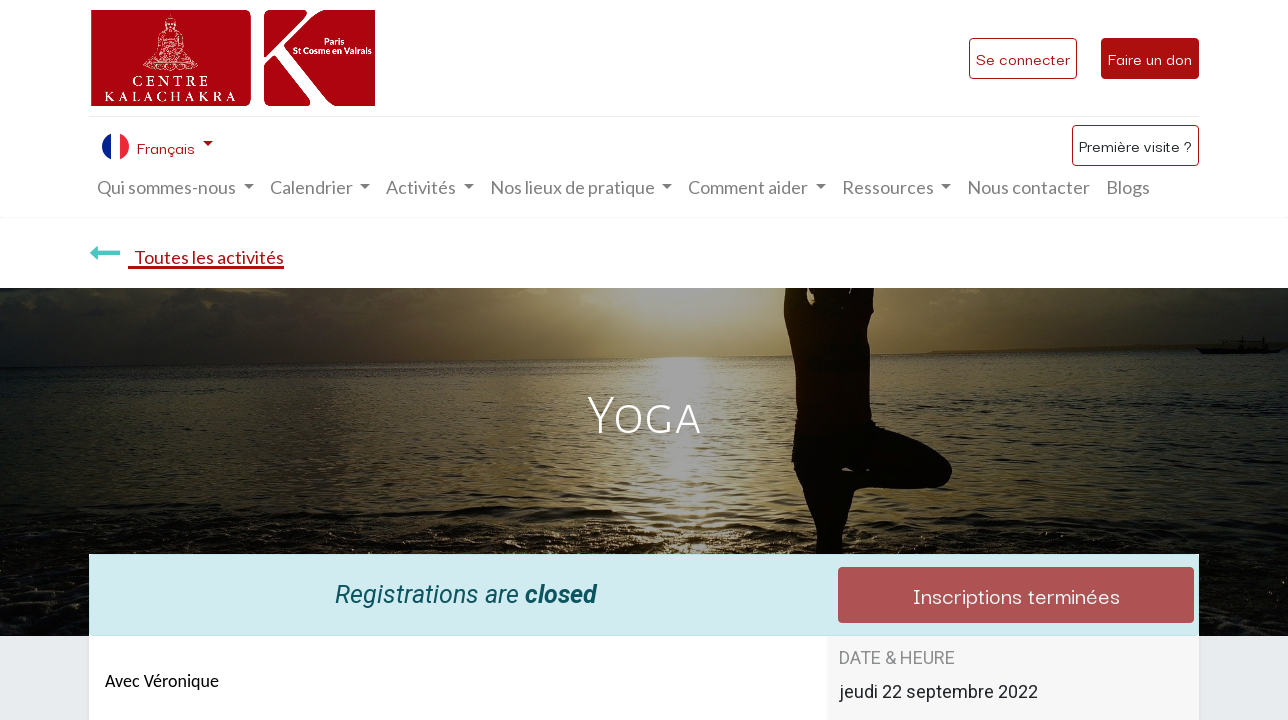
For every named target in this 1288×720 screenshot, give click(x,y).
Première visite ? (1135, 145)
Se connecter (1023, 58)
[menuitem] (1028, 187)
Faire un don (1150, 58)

Problem description —
Pictures in the records must not appear in the copy; transcribe everything else precisely.

Answer to this task —
For every named target in this 1288×720 screenshot, give click(x,y).
Première visite ? (1135, 145)
Se connecter (1023, 58)
[menuitem] (1028, 187)
Faire un don (1150, 58)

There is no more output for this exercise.